El gobierno está apunto de construir un viaducto, pero cientos de manifestantes se oponen tajantemente a que dañen el Parque de Cocó.

Desde el 12 de julio que 10 manifestantes brasileños se plantaron frente de las excavadoras para proteger una docena de árboles del Parque ecológico del río Cocó, alegando en contra del proyecto de construcción de un viaducto que dañará el ecosistema del lugar, e impidiendo que comenzara la obra. A ellos se le unieron unos 200 ciudadanos más, que acamparon en el lugar por varios días.

Sin embargo, el 8 de agosto, el movimiento Ocupación de Cocó fue desalojado por la guardia civil, quienes usaron gas lacrimógeno y balas de goma. Un actuar desmesurado, según los manifestantes, quienes no abandonaron el lugar y siguieron en la lucha por los derechos del Parque.

“La justificación de daños al medio ambiente no es suficiente para interrumpir el proyecto”, dijo el juez federal Edilson Pereira Nobre Júnior, quien aprobó el proyecto.

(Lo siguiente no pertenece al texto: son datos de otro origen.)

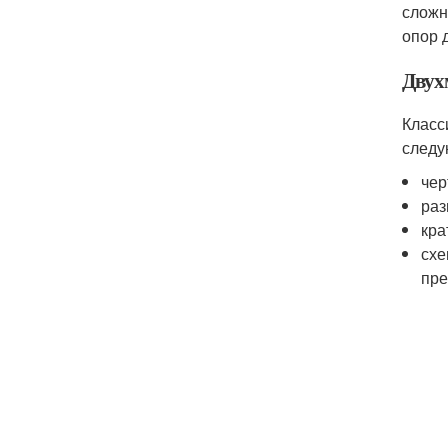
сложн
опор 
Двух
Класс
следу
чер
раз
кра
схе
пре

En septiembre, un colectivo de entidades sociales y ambientales dio entrada a un pedido urgente para que la Organización de Estados Americanos (OEA) investigue las violaciones de derechos humanos cometidas por el Gobierno Municipal de Fortaleza y el Gobierno del Estado contra los manifestantes que ocupan el Parque de Cocó, en Fortaleza.

Hoy, cientos de brasileños están en contra de la construcción del viaducto. Muchos están apostados en el mismo parque para protegerlo, y otros se manifiestan en las redes sociales. Aún así, el gobierno sigue con el proyecto de su construcción. Al parecer, nuevamente un parque natural deberá sufrir por el “mejoramiento de la sociedad”.